Trail King has also recognized the importance of a low load angle, creating a sliding axle trailer for their Advantage Series. Phil Riley, national sales manager for Trail King, says the wheels on the sliding axle trailer can move forward a full 212 inches. “This creates a 61/2- degree load angle, which makes this suited for loading and unloading equipment with low ground clearance, such as pavers,” Riley says.
Riley says a hydraulic detachable gooseneck trailer is a good option for one-person loading because of the self-lifting hydraulic cylinders, non-ground bearing design and v-shaped alignment. “It makes detaching, loading or unloading and hookup a quick, easy one-man operation even in the less than ideal loading and unloading conditions of most worksites.”
When you buy your trailer, it will be equipped with load containment devices for you to secure your equipment.

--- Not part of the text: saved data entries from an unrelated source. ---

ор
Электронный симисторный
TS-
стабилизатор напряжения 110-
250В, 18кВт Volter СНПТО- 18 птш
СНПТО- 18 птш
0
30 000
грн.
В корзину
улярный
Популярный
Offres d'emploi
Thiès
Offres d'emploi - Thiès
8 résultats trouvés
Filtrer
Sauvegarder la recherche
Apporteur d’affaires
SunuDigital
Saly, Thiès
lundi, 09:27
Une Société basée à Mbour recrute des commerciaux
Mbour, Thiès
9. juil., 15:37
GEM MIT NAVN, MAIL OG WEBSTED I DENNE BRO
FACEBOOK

But the manual that comes with your trailer won’t tell you what’s required – those rules are set by the state and federal departments of transportation. Federal regulations outline minimum standards and require you not only take steps to prevent losing your load, but also to keep it from shifting.

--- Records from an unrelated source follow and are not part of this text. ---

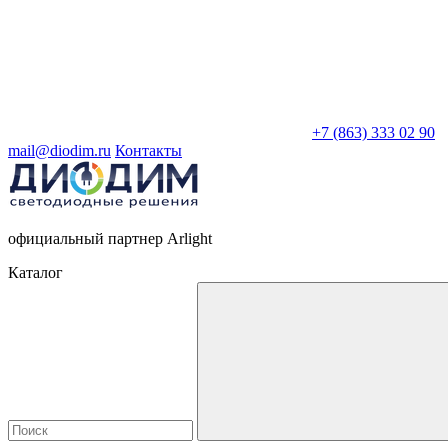
+7 (863) 333 02 90
mail@diodim.ru
Контакты
официальный партнер Arlight
Каталог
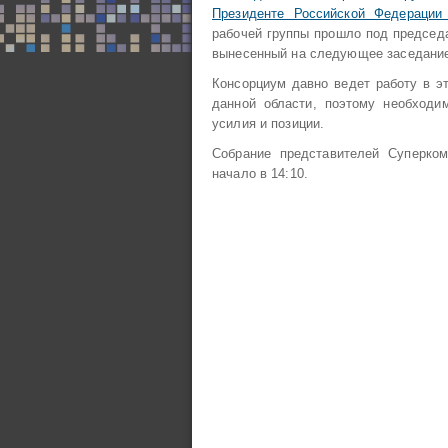
Президенте Российской Федерации
рабочей группы прошло под председ
вынесенный на следующее заседание 
Консорциум давно ведет работу в э
данной области, поэтому необходи
усилия и позиции.
Собрание представителей Суперком
начало в 14:10.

With respect to performance criteria, your load containment devices must be capable of withstanding certain levels of g forces. And you have to prevent your trailered equipment from vertical movement – your tiedowns must create a downward force equal to at least 20 percent of the weight of the equipment you are hauling.

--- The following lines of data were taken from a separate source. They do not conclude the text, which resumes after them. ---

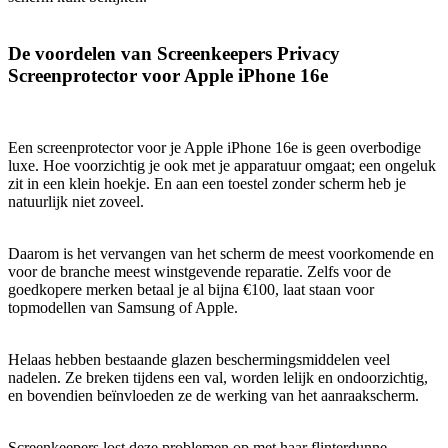
De voordelen van Screenkeepers Privacy
Screenprotector voor Apple iPhone 16e
Een screenprotector voor je Apple iPhone 16e is geen overbodige
luxe. Hoe voorzichtig je ook met je apparatuur omgaat; een ongeluk
zit in een klein hoekje. En aan een toestel zonder scherm heb je
natuurlijk niet zoveel.
Daarom is het vervangen van het scherm de meest voorkomende en
voor de branche meest winstgevende reparatie. Zelfs voor de
goedkopere merken betaal je al bijna €100, laat staan voor
topmodellen van Samsung of Apple.
Helaas hebben bestaande glazen beschermingsmiddelen veel
nadelen. Ze breken tijdens een val, worden lelijk en ondoorzichtig,
en bovendien beïnvloeden ze de werking van het aanraakscherm.
Screenkeepers lost deze problemen op met haar flinterdunne,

You also need find out if the working load limit (WLL) of the trailer’s load containment devices is appropriate for the equipment it will carry. David dePoincy, account representative for Transcraft, says the company installs chain ties, D-rings, a winch track with sliding winches, a permanent weld on winches and stake pockets that can be chained, each certified with a working load limit of 5,020 pounds. “Multiple securement points may be needed to properly secure the load, depending on the size and weight of the load,” dePoincy says.
The trailer manufacturer can tell you the WLLs for the tiedowns on your trailer. The WLL of a tiedown is the lowest limit for any of its components or the anchor point to which it is attached. One tiedown is required for a piece of equipment less than 5 feet in length and weighing less than 1,100 pounds. If the equipment exceeds 1,100 pounds or is between 5 and 10 feet in length, two tiedowns are required. For equipment longer than 10 feet, you must use two tiedowns, plus another tiedown for each additional ten feet of length.
Inspecting your tiedowns before each trip is a good habit to form. Remember, tiedowns and securing devices must not contain knots. If the tiedown has been repaired, it must be repaired in accordance with the manufacturer’s instructions. Look at where your tiedown touches your cargo. If it could abrade or be cut, you are required to use edge protection that will resist abrasion, cutting and crushing. The tiedown must prevent the equipment from moving; however, except for steel strapping, tiedowns also must be designed so that the vehicle driver can tighten them. And tiedowns must be attached as closely as possible to the front and rear of the vehicle.
Take care to prepare your equipment for transport. Lower and secure any attachments such as hydraulic shovels when you load the trailer. You must also restrain crawler tracks and wheels using at least four tiedowns to prevent the machine from moving in a forward, backward, lateral or vertical direction.